I have just been told that I have to use the group MS Sharepoint site to work on a project. I am a die-hard Mac person and I don’t own a MS PC. I have to work from home. I did some quick googling and found that a) everyone is still waiting and hoping for true compatibility, b) in principle anyone with MS Office 11 on a Mac installed has all the connectivity one needs, c) there are several solutions discussed online that imply to me that most business Sharepoint sites are quite customized and need unique access tools.
What is the Straight Dope? Do I have a reasonable chance of accessing a Sharepoint server from a Mac or should I plan on telling the project lead to get in the habit of emailing me lots of files.
Does anyone have experience doing this? What questions should I ask and what information should I be prepared to provide?
i have never utilized sharepoint, so i’m lame in that aspect. however … working cross-platform is in my blood.
you might try keeping file-names short … hot-keys sometimes differ … shortcuts are not always spot-on … fonts can sometimes be problematic (incompatibilities 'n corruption). and, of course, work with a “copy” of a document … in case you lose connection. on a personal level, i prefer firefox over the other browsers … but, in the corporate world, sometimes mie is the pro-active choice.
no matter who sends you the files, or where you download them from … always scan with two or three different types of utilities. as for the anti-virus and other sentries you implement … make sure you update the reference-files daily. never “store” passwords in the browser or other software … generate a solid password and change it monthly … password-managers are a great option. retain one email address for business and one for personal.
here’s a couple add’l web-pages which may offer additional insight:
I use Sharepoint with a Mac every day. Other than the fact that the plugin that lets you sync a local folder with a sharepoint directory is PC only, everything works just fine.

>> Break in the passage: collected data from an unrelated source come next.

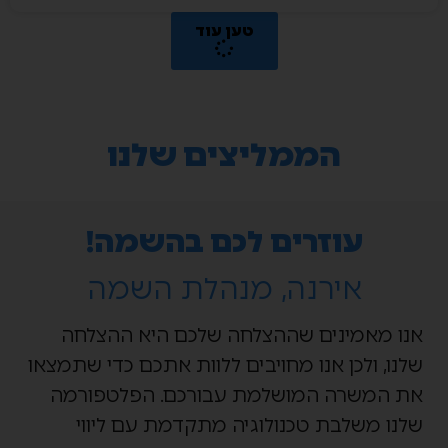
טען עוד
הממליצים שלנו
עוזרים לכם בהשמה!
אירנה, מנהלת השמה
אנו מאמינים שההצלחה שלכם היא ההצלחה
שלנו, ולכן אנו מחויבים ללוות אתכם כדי שתמצאו
את המשרה המושלמת עבורכם. הפלטפורמה
שלנו משלבת טכנולוגיה מתקדמת עם ליווי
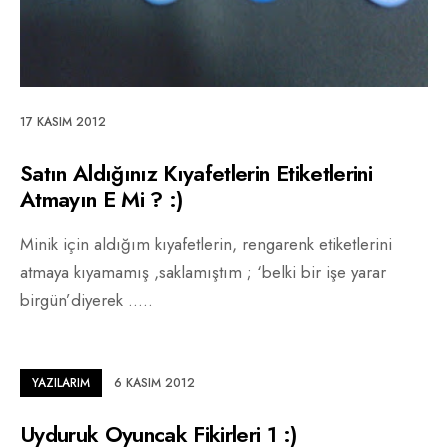
17 KASIM 2012
Satın Aldığınız Kıyafetlerin Etiketlerini
Atmayın E Mi ? :)
Minik için aldığım kıyafetlerin, rengarenk etiketlerini
atmaya kıyamamış ,saklamıştım ; ‘belki bir işe yarar
birgün’diyerek ..
...
YAZILARIM
6 KASIM 2012
Uyduruk Oyuncak Fikirleri 1 :)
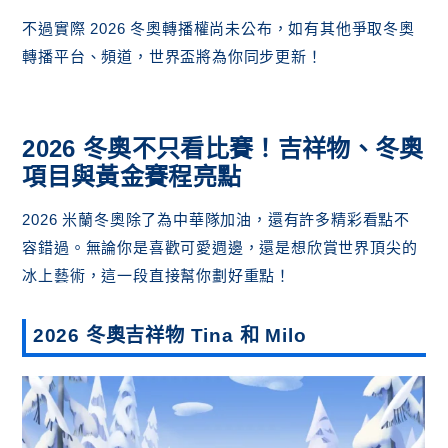
不過實際 2026 冬奧轉播權尚未公布，如有其他爭取冬奧
轉播平台、頻道，世界盃將為你同步更新！
2026 冬奧不只看比賽！吉祥物、冬奧
項目與黃金賽程亮點
2026 米蘭冬奧除了為中華隊加油，還有許多精彩看點不
容錯過。無論你是喜歡可愛週邊，還是想欣賞世界頂尖的
冰上藝術，這一段直接幫你劃好重點！
2026 冬奧吉祥物 Tina 和 Milo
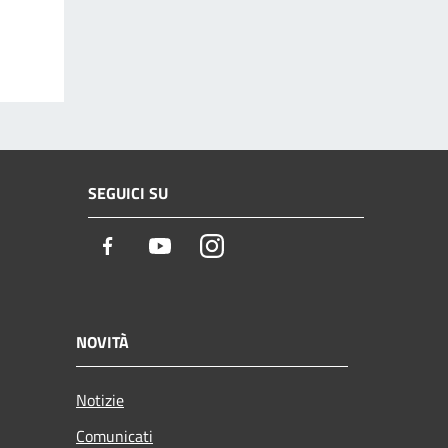
SEGUICI SU
Facebook
Youtube
Instagram
NOVITÀ
Notizie
Comunicati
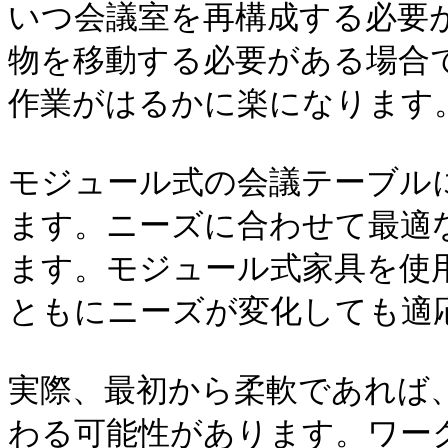
いつ会議室を再構成する必要
物を移動する必要がある場合
作業がはるかに楽になります。
モジュール式の会議テーブル
ます。ニーズに合わせて最適
ます。モジュール式家具を使
ともにニーズが変化しても適応
実際、最初から柔軟であれば
わる可能性があります。ワー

ETA: for that matter, when I actually worked at Microsoft, I was responsible for deploying Sharepoint sites for the departments within my division. And I did all that from my Mac back then too.
Thanks for the replies!
Pork Rind says it just works. That is comforting.
Are there any plugins/extensions/tools I should plan on using?
Any tweaks I can suggest to the sharepoint admin if I have problems?
According to the research I have done so far, there is a part of Office 365 that runs on my Mac, installed by Office 11, that contains the code using sharepoint. Are there any configurations needed for that?
And last but not least, may I PM Pork Rind if I have troubles?
Feel free to PM anytime! Although I’m traveling for work the next week and a half so responses may not be the fastest. I’ll do what I can.
Now, that said, I don’t know what version of share point your team is running. I’ve had experience with the last several versions, but my frame of thinking is mostly centered around whatever is the newest one. And I can tell you that I don’t need any plug-ins, no installations no nothing. It even works on a ‘spare’ Mac I have that does not have Office installed. You can edit Office docs in the browser if you like.
For sanity sake, I would upgrade to Office 16 though first. I’m not sure how the check in check out functionality works on an older version of office for the Mac.
The only thing that doesn’t work for me on my Mac is opening a library in Explorer (rather, Finder), which makes it cumbersome to move around a lot of files.
From my reading to date and your comments, I don’t expect any problems. I will be a light user of Sharepoint and don’t expect to move lots of files.
I gather from my reading that the app I use to access sharepoint is a browser, is that right? The admin gives me a URL, username and password and I am good to go.
I understand that I will need to ask about the Sharepoint version.
As to upgrading my Office, I just discovered that I can still purchase a stand-alone version of the latest Office. MS pushes the cloud-based version of course, but I am really hesitant to do that. That is a discussion for another thread.
SharePoint is MS’s product in the “canned corporate intranet website” market. It can be used as a propaganda and social tool, a document repository with sharing, versioning, etc., and a host of small departmental workflow helpers.
For 99% of that all you need is a browser.
They have, naturally, also built in some integration points with the Office desktop client. Like opening and saving docs to/from SharePoint from within, e.g. Word, with automatic checkin/checkout. Likewise, as Balthisar says, there’s integration with Windows Explorer so it can expose a SharePoint “site” (subsection of the overall website) as more or less a network drive. Another feature is that SharePoint has database-like tables they call “lists”. Which can be worked on via browser, via Access as a pseudo-table, or via Excel as a pseudo-spreadsheet.
All that integration is about 95% nice to have. It only becomes that 5% need to have if your enterprise has done things like created business process macros that assume they’re living on a PC version of Word / Excel / etc., not a Mac version of the same app.
Even then, the more up to date your client software is, the fewer differences there are between PC & Mac.
This ought to be a almost entirely a non-event for you.